I'm trying to catch my own bait for the first time. I read that shad are extremely fragile and am looking for some tips from you experienced guys. What size netting is right for our SW Ohio lakes and tips for keeping them alive for at least 4 hours? Is it even worth the investment in a quality net and any other devices needed compared to the cost of live minnows?

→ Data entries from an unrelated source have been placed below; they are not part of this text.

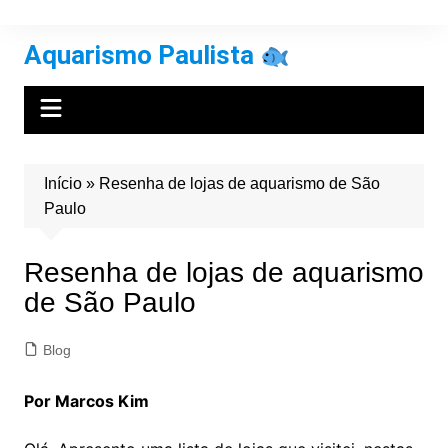
Ir
para
Aquarismo Paulista
o
conteúdo
Início
»
Resenha de lojas de aquarismo de São
Paulo
Resenha de lojas de aquarismo
de São Paulo
Blog
Por Marcos Kim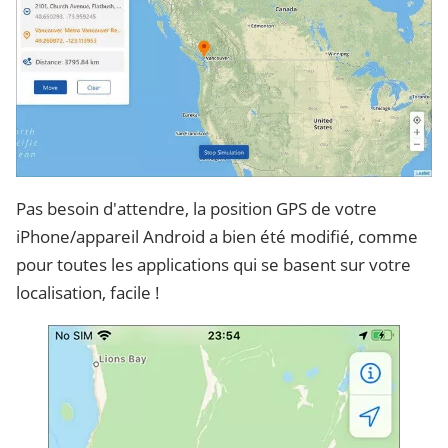
Pas besoin d'attendre, la position GPS de votre
iPhone/appareil Android a bien été modifié, comme
pour toutes les applications qui se basent sur votre
localisation, facile !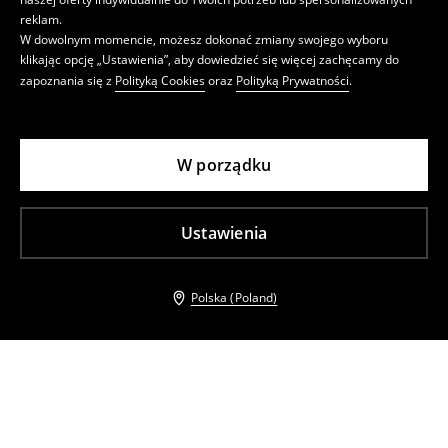
reklam.
W dowolnym momencie, możesz dokonać zmiany swojego wyboru
klikając opcję „Ustawienia”, aby dowiedzieć się więcej zachęcamy do
zapoznania się z
Polityką Cookies
oraz
Polityką Prywatności
.
W porządku
Ustawienia
Polska (Poland)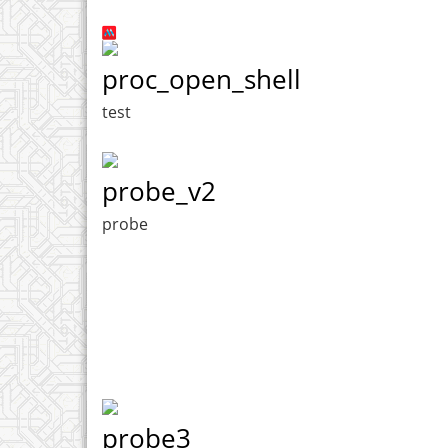
proc_open_shell
test
probe_v2
probe
probe3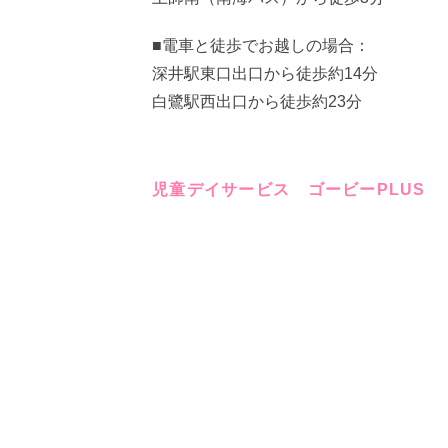
■電車と徒歩でお越しの場合：
深井駅東口出口から徒歩約14分
白鷺駅西出口から徒歩約23分
児童デイサービス ゴービーPLUS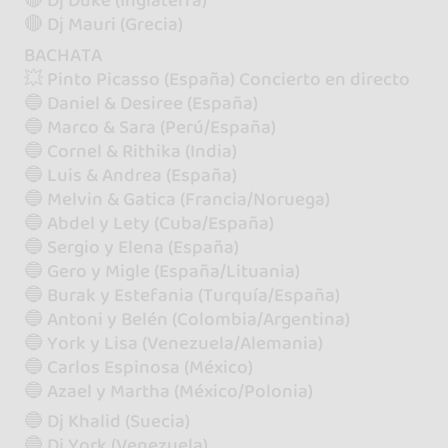
🔴 Dj Duke (Inglaterra)
🔴 Dj Mauri (Grecia)
BACHATA
💥 Pinto Picasso (España) Concierto en directo
🔵 Daniel & Desiree (España)
🔵 Marco & Sara (Perú/España)
🔵 Cornel & Rithika (India)
🔵 Luis & Andrea (España)
🔵 Melvin & Gatica (Francia/Noruega)
🔵 Abdel y Lety (Cuba/España)
🔵 Sergio y Elena (España)
🔵 Gero y Migle (España/Lituania)
🔵 Burak y Estefania (Turquía/España)
🔵 Antoni y Belén (Colombia/Argentina)
🔵 York y Lisa (Venezuela/Alemania)
🔵 Carlos Espinosa (México)
🔵 Azael y Martha (México/Polonia)
🔵 Dj Khalid (Suecia)
🔵 Dj York (Venezuela)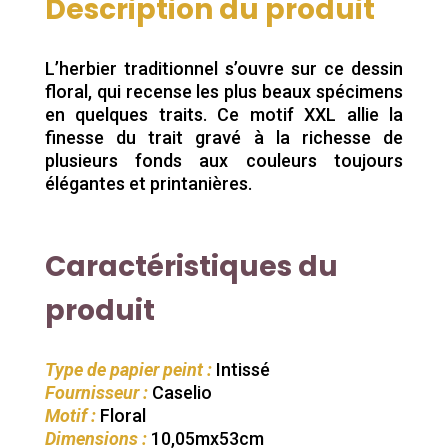
Description du produit
L’herbier traditionnel s’ouvre sur ce dessin
floral, qui recense les plus beaux spécimens
en quelques traits. Ce motif XXL allie la
finesse du trait gravé à la richesse de
plusieurs fonds aux couleurs toujours
élégantes et printanières.
Caractéristiques du
produit
Type de papier peint :
Intissé
Fournisseur :
Caselio
Motif :
Floral
Dimensions :
10,05mx53cm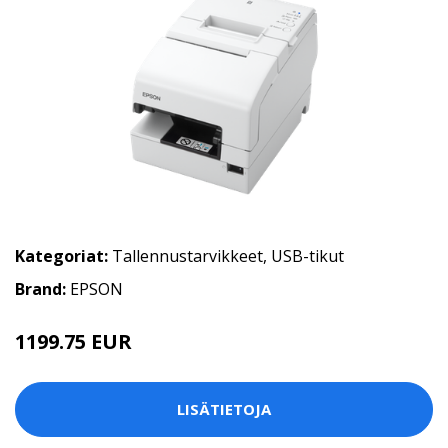
Kategoriat:
Tallennustarvikkeet
,
USB-tikut
Brand:
EPSON
1199.75 EUR
LISÄTIETOJA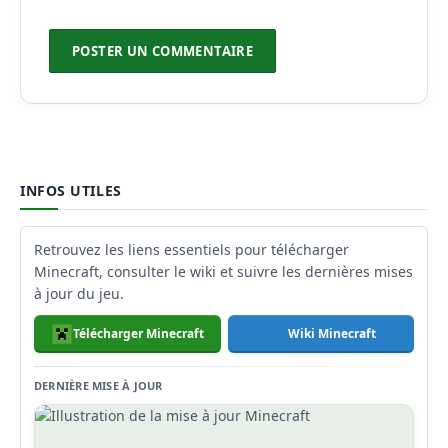
INFOS UTILES
Retrouvez les liens essentiels pour télécharger
Minecraft, consulter le wiki et suivre les dernières mises
à jour du jeu.
Télécharger Minecraft
Wiki Minecraft
DERNIÈRE MISE À JOUR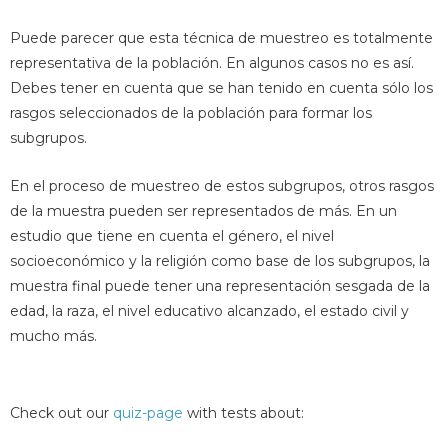
Puede parecer que esta técnica de muestreo es totalmente
representativa de la población. En algunos casos no es así.
Debes tener en cuenta que se han tenido en cuenta sólo los
rasgos seleccionados de la población para formar los
subgrupos.
En el proceso de muestreo de estos subgrupos, otros rasgos
de la muestra pueden ser representados de más. En un
estudio que tiene en cuenta el género, el nivel
socioeconómico y la religión como base de los subgrupos, la
muestra final puede tener una representación sesgada de la
edad, la raza, el nivel educativo alcanzado, el estado civil y
mucho más.
Check out our
quiz-page
with tests about: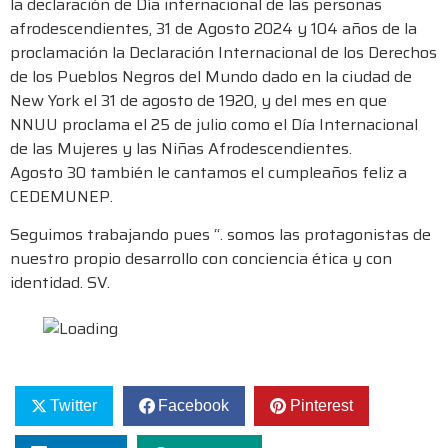
la declaración de Día internacional de las personas
afrodescendientes, 31 de Agosto 2024 y 104 años de la
proclamación la Declaración Internacional de los Derechos
de los Pueblos Negros del Mundo dado en la ciudad de
New York el 31 de agosto de 1920, y del mes en que
NNUU proclama el 25 de julio como el Día Internacional
de las Mujeres y las Niñas Afrodescendientes.
Agosto 30 también le cantamos el cumpleaños feliz a
CEDEMUNEP.
Seguimos trabajando pues “. somos las protagonistas de
nuestro propio desarrollo con conciencia ética y con
identidad. SV.
Twitter
Facebook
Pinterest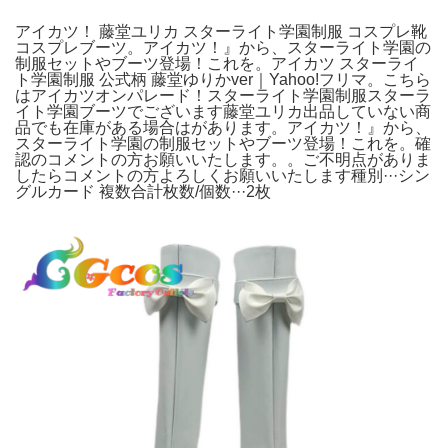
アイカツ！ 藤堂ユリカ スターライト学園制服 コスプレ靴
コスプレブーツ。アイカツ！』から、スターライト学園の
制服セットやブーツ登場！これを。アイカツ スターライ
ト学園制服 公式柄 藤堂ゆりかver｜Yahoo!フリマ。こちら
はアイカツオンパレード！スターライト学園制服スターラ
イト学園ブーツでございます藤堂ユリカ出品していない商
品でも在庫がある場合はがあります。アイカツ！』から、
スターライト学園の制服セットやブーツ登場！これを。確
認のコメントの方お願いいたします。。ご不明点がありま
したらコメントの方よろしくお願いいたします種別···シン
グルカード 複数合計枚数/個数···2枚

As always, looking for good advice from those who know!!!


----------



## Salmonid (Apr 14, 2004)

Any 5 ft radius / 10 ft diameter net from wal mart is fine. About 40$. This will allow you to catch them but keeping shad alive is the hard part. They require a lot of circulation, cold fresh water and oxygen. If your in a boat the livewell will keep them alive for several hrs. If not id suggest a round baittank like the "bait jaccuzi" or something similar.


----------



## sherman51 (Apr 12, 2011)

if you don't have a boat livewell then I recommend the marine metal products bait saver 10 or 20 gallon livewell from academy.com. I use the 10 gallon for saltwater bait and it works great. the 10 gallon is 89.99 and the 20 gallon is 99.99. if you have room for the 20 gallon it would be better than the 10 gallon. the aerator that comes with the tanks can be replaced if they go bad.
sherman


----------



## UFM82 (Apr 6, 2004)

I've read that shad emit large quantities of ammonia when they are stressed and if the water is not kept fresh they will die even faster. I've never even tried to keep them alive once I've netted them.


----------



## Pooch (Jun 16, 2014)

My friend has a large tank, About 40 gal, in his boat and a huge tank, at least 100gal, on the dock. Both are round. Both are insulated, have a filter to get out the scales, and a spray bar to keep the water rotating around. Adds a small amount of salts and something else, can't remember. Water must stay cool and has to be exchanged every so often.


----------



## triton175 (Feb 21, 2006)

Don't know much about shad, but here's a good video on how to throw a 5 ft castnet. This kids method is the easiest that I tried


----------



## whiskerchaser (Mar 13, 2013)

That's way I've been throwing my castnet for 16 years.. Tried every way and it's still the easiest... Keeping shad alive is a pain
. I freeze Gatorade bottles with water and put in baittank.. I made my own baittank. Consist of Rubbermaid toat with lid and two small areators from Wal-Mart less than 20 bucks and hold a lot of bait


----------



## Foremanscotty (Aug 15, 2014)

When you first net the shad put them in a bucket with non iodized salt this will 'condition' the shad Harding the scale and they will release their poop. After a few minutes use a net and transfer them to a cooler a round one (igloo drink cooler)the key is to over not over fill the tank with bait 1-3 per gallon. short trip I will catch 10 shads bout 6in put in a square cooler and some will last 3 hrs. Hope this helps


----------



## Lazy 8 (May 21, 2010)

I bought a 4 foot cast net when I lived in FL and caught wild Golden Shiners. Spent a couple of hours in the back yard learning how to throw the net. If the net hits the water in a figure 8 pattern, you ain't catching nothing. They make a little plastic doohickey that you can load the net into or do like me and learn the hard way. What if you lose your little plastic doohickey? The kids method is the one I used. Only, I didn't have the internet to shoe me how to. Just a small, little, pamphlet. I did say small...didn't I? 

After I learned how to get it to open into a circle each time, I hit the water. I made my own chum using oatmeal, cat or dog food and some cracked corn, all mixed up together. After they'd get in a feeding frenzy, I'd let the net fly.

Good luck.


----------